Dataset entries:
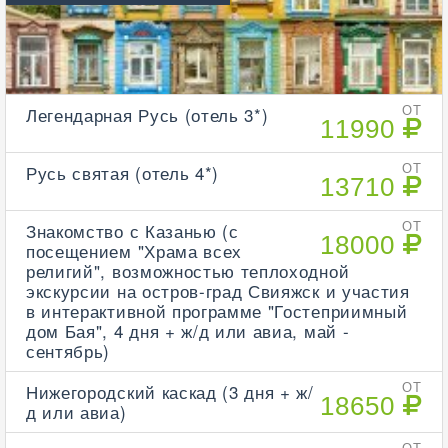
Легендарная Русь (отель 3*)
ОТ
11990
Русь святая (отель 4*)
ОТ
13710
Знакомство с Казанью (с
ОТ
18000
посещением "Храма всех
религий", возможностью теплоходной
экскурсии на остров-град Свияжск и участия
в интерактивной программе "Гостеприимный
дом Бая", 4 дня + ж/д или авиа, май -
сентябрь)
Нижегородский каскад (3 дня + ж/
ОТ
18650
д или авиа)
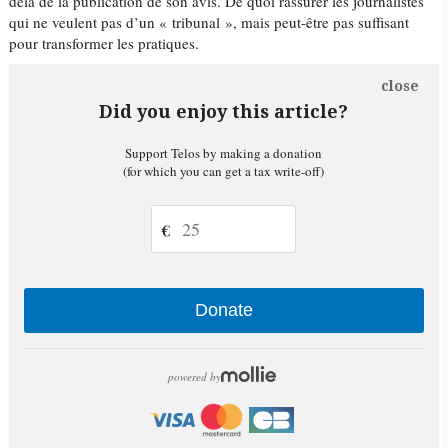
delà de la publication de son avis. De quoi rassurer les journalistes
qui ne veulent pas d’un « tribunal », mais peut-être pas suffisant
pour transformer les pratiques.
close
Did you enjoy this article?
Support Telos by making a donation
(for which you can get a tax write-off)
€
Donate
powered by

» Task to carry out
Return every entry word for word, but drop any pictures.

» Solved problem
Легендарная Русь (отель 3*)
ОТ
11990
Русь святая (отель 4*)
ОТ
13710
Знакомство с Казанью (с
ОТ
18000
посещением "Храма всех
религий", возможностью теплоходной
экскурсии на остров-град Свияжск и участия
в интерактивной программе "Гостеприимный
дом Бая", 4 дня + ж/д или авиа, май -
сентябрь)
Нижегородский каскад (3 дня + ж/
ОТ
18650
д или авиа)
delà de la publication de son avis. De quoi rassurer les journalistes
qui ne veulent pas d’un « tribunal », mais peut-être pas suffisant
pour transformer les pratiques.
close
Did you enjoy this article?
Support Telos by making a donation
(for which you can get a tax write-off)
€
Donate
powered by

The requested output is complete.